---
title: "Real data example"
output: rmarkdown::html_vignette
vignette: >
  %\VignetteIndexEntry{Real data example}
  %\VignetteEngine{knitr::rmarkdown}
  %\VignetteEncoding{UTF-8}
---

```{r setup, include = FALSE}
# Here, we set default options for our markdown file
knitr::opts_chunk$set(
  collapse = TRUE,
  comment = "#>",
  fig.width = 5,
  fig.height = 5
)
# Change the way tibble prints so only prints 5 extra columns
options(tibble.max_extra_cols = 5)

library(ggplot2)
library(coiaf)
```

## Data structure
The algorithms developed in this package require an input data set containing
the population-level minor allele frequency (PLMAF), the within-sample minor
allele frequency (WSMAF), and the within-sample coverage across a set of loci.
We note that while our package leverages the population-level and within-sample
minor allele frequencies to run, user may also input the population-level and
within-sample allele frequencies of the reference allele.

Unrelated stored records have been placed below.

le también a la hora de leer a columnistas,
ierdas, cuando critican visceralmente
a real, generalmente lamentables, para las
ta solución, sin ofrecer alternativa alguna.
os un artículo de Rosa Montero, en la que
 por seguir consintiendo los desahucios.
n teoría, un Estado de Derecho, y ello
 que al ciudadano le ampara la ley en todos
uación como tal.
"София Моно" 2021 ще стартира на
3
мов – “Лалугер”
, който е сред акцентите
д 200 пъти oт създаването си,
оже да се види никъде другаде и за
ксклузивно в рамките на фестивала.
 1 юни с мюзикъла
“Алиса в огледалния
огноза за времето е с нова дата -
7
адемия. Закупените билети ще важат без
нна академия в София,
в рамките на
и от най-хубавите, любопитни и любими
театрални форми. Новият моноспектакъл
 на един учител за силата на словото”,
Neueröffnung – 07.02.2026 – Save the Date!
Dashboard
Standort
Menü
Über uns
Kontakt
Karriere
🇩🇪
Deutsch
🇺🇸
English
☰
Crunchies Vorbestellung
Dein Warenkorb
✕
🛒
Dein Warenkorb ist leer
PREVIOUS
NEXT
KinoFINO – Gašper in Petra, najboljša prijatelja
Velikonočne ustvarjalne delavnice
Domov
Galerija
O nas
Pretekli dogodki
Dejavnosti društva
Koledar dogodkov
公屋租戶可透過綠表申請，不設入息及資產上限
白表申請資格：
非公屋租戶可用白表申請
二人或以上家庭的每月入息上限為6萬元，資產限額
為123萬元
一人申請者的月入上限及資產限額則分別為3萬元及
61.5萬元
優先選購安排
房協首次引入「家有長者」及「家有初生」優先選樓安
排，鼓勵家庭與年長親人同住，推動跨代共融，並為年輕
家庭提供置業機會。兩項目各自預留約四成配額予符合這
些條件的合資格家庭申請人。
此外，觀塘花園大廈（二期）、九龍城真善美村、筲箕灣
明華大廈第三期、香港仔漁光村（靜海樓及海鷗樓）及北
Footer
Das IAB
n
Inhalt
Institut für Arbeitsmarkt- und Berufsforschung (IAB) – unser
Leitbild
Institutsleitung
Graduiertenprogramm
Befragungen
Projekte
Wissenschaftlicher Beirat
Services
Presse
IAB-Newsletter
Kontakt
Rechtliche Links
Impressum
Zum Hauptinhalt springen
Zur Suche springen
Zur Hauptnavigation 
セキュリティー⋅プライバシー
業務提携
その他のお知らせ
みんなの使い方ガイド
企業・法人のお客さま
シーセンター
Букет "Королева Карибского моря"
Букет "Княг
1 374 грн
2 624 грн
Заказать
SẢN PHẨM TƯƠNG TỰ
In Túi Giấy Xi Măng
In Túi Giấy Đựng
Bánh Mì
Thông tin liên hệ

The package has
built-in capabilities to convert these values to the allele frequencies for the
minor allele.

The example real data set included with this package contains a matrix with the
WSAFs of multiple samples across several loci, with the sample represented by
the rows and the locus represented by the columns. The first 5 rows and 3
columns of the example real data set included with this package is shown below:
```{r print data}
print(example_real_data[1:5, 1:3])
```

Given this information, we may determine the PLAF by averaging the WSAF of all
samples across each locus, as follows:
```{r PLAF}
plaf <- colMeans(example_real_data, na.rm = TRUE)
```

With the WSAF and PLAF, we can generate an input data frame. However, as our
algorithms work on a per sample basis, we must generate a list of input data
frames:
```{r input data}
input_data <- purrr::map(seq_len(nrow(example_real_data)), function(i) {
  tibble::tibble(wsmaf = example_real_data[i, ], plmaf = plaf) %>%
    tidyr::drop_na()
})
```


## Estimate the COI
With the input data set now generated, to run estimate the COI, users can use
the `compute_coi()` or `optimize_coi()` function, depending on whether a
discrete or continuous value of the COI is desired. Below we illustrate
estimating the discrete COI:
```{r estimate the COI}
# Estimate the COI of a single sample
optimize_coi(input_data[[1]], data_type = "real")

# Estimating the COI of multiple samples
purrr::map_dbl(input_data, ~ optimize_coi(.x, data_type = "real"))
```

The estimation functions will return the estimated COI. In some cases,
additional information will also be returned.

## Data visualization
We recommend exploring the [`ggplot2`](https://ggplot2.tidyverse.org/index.html)
package to plot results. The [Graph
Gallery](https://r-graph-gallery.com/index.html) is a beautiful website with
graphs and demos that may provide some inspiration.